Months earlier, in March 2025, a 7.7-magnitude earthquake devastated Myanmar, prompting Operation Brahma. Five naval ships and six aircraft were dispatched, delivering approximately 656 metric tonnes of food, medicine and emergency supplies. An army field hospital established in Mandalay treated thousands of patients. India also deployed INS Sumedha to Kenya to provide flood relief during the 2024–25 flooding season — a quieter mission that nonetheless extended India’s humanitarian footprint into East Africa.
Institutions and infrastructure
Alongside the deployments and exercises, India has been building the institutional and physical infrastructure that sustains long-term maritime partnerships.
The Colombo Security Conclave, which began in 2011 as a trilateral between India, Sri Lanka and the Maldives, has continued to expand. Mauritius and Bangladesh joined in subsequent years, and in November 2025 Seychelles was admitted as a full member — broadening the grouping’s coverage across the western Indian Ocean. The conclave now operates with a formal charter and a permanent secretariat in Colombo.

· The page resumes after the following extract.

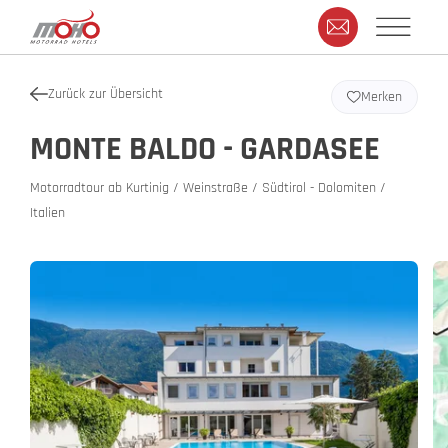
Zurück zur Übersicht
Merken
MONTE BALDO - GARDASEE
Motorradtour ab Kurtinig / Weinstraße / Südtirol - Dolomiten /
Italien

On the infrastructure side, the upgraded airstrip and jetty at Agalega Island in Mauritius — commissioned in 2024 — have strengthened maritime surveillance and logistics capabilities in a strategically located part of the western Indian Ocean.
Southeast Asia and bilateral gains
India’s maritime engagement has also moved east. At the ASEAN-India Summit in October 2025, leaders designated 2026 the ASEAN-India Year of Maritime Cooperation, signalling a more structured approach to naval and maritime ties with Southeast Asian partners.
At the bilateral level, India and the Philippines elevated their relationship to a strategic partnership during Philippine President Ferdinand Marcos Jr.’s state visit to India in August 2025, with defence and maritime security forming the centrepiece of a new five-year Plan of Action. Prime Minister Modi’s visit to the Maldives in July 2025 produced a ₹4,850-crore line of credit, new infrastructure support and the launch of negotiations for a bilateral Free Trade Agreement — marking a significant diplomatic reset after a period of strained ties.
Visakhapatnam signals intent
The scale of India’s maritime ambitions was on display in February 2026, when Visakhapatnam hosted three concurrent events. MILAN 2026 brought together 42 ships, 29 aircraft and naval representatives from 74 countries — one of the largest multilateral naval exercises India has ever hosted. Around the same time, the International Fleet Review saw President Droupadi Murmu review a combined fleet of 85 ships, including the indigenously built carrier INS Vikrant, in a deliberate showcase of India’s growing indigenous naval capability. The city also hosted the ninth Conclave of Chiefs of the Indian Ocean Naval Symposium, where naval leaders discussed shared security challenges and disaster response coordination.
India’s evolving maritime thinking was formally codified in the Indian Maritime Doctrine 2025, released in December last year, which incorporates the MAHASAGAR vision and explicitly acknowledges the increasingly complex “No War, No Peace” conditions that now define maritime competition across the Indo-Pacific.
After its first year, MAHASAGAR looks less like a single initiative and more like a durable operating framework — one that the Indian Navy is steadily filling with exercises, deployments, relief missions and bilateral agreements. Whether the pace and ambition of the past twelve months can be sustained as the vision enters its second year will be the defining question for India’s maritime strategy going forward.